**Supplied material**
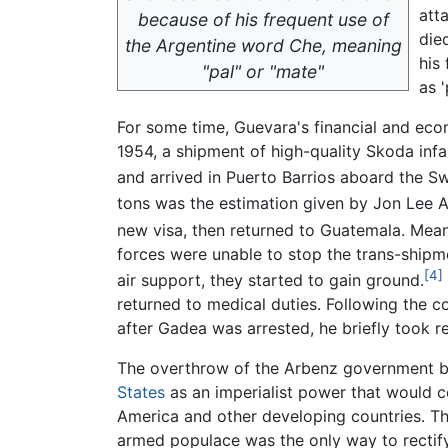
att
because of his frequent use of
die
the Argentine word
Che
, meaning
his
"pal" or "mate"
as '
For some time, Guevara's financial and ec
1954, a shipment of high-quality Skoda inf
and arrived in Puerto Barrios aboard the S
tons was the estimation given by Jon Lee A
new visa, then returned to Guatemala. Mea
forces were unable to stop the trans-shipm
[4]
air support, they started to gain ground.
returned to medical duties. Following the c
after Gadea was arrested, he briefly took 
The overthrow of the Arbenz government 
States
as an imperialist power that would 
America and other developing countries. Th
armed populace was the only way to rectif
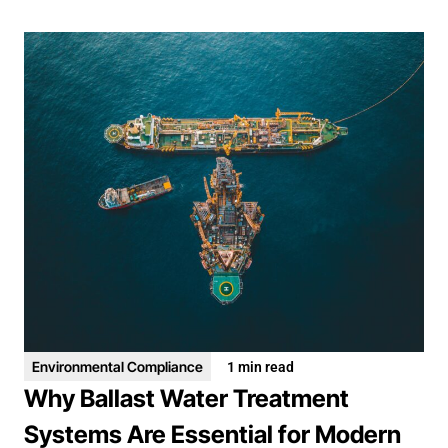
Environmental Compliance
1 min read
Why Ballast Water Treatment
Systems Are Essential for Modern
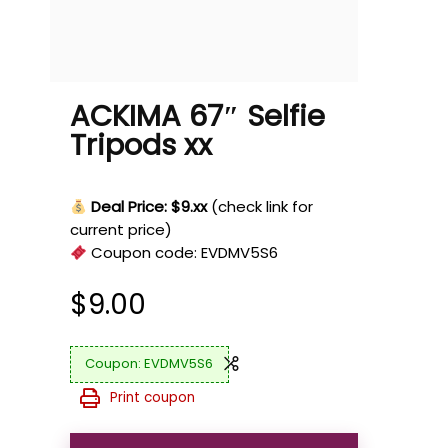
ACKIMA 67″ Selfie
Tripods xx
Deal Price: $9.xx
(check link for
current price)
Coupon code:
EVDMV5S6
$
9.00
EVDMV5S6
Print coupon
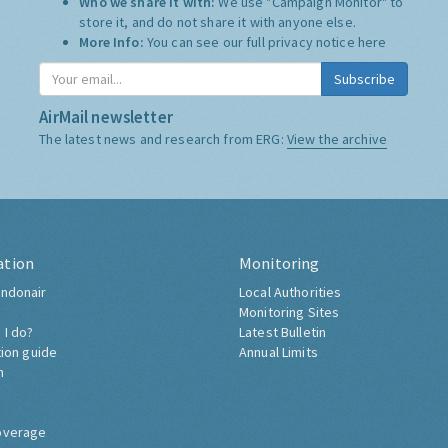
Who we share it with:
We use "Campaign Monitor" to
store it, and do not share it with anyone else.
More Info:
You can see our full privacy notice
here
Subscribe
AirMail newsletter
The latest news and research from ERG:
View the archive
ation
Monitoring
ndonair
Local Authorities
Monitoring Sites
 I do?
Latest Bulletin
tion guide
Annual Limits
h
overage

**Your objective**
Set down exactly the lines from the one that contains "Who we share" to the final line above, both included, and nothing more.

**Written response**
Who we share it with:
We use "Campaign Monitor" to
store it, and do not share it with anyone else.
More Info:
You can see our full privacy notice
here
Subscribe
AirMail newsletter
The latest news and research from ERG:
View the archive
ation
Monitoring
ndonair
Local Authorities
Monitoring Sites
 I do?
Latest Bulletin
tion guide
Annual Limits
h
overage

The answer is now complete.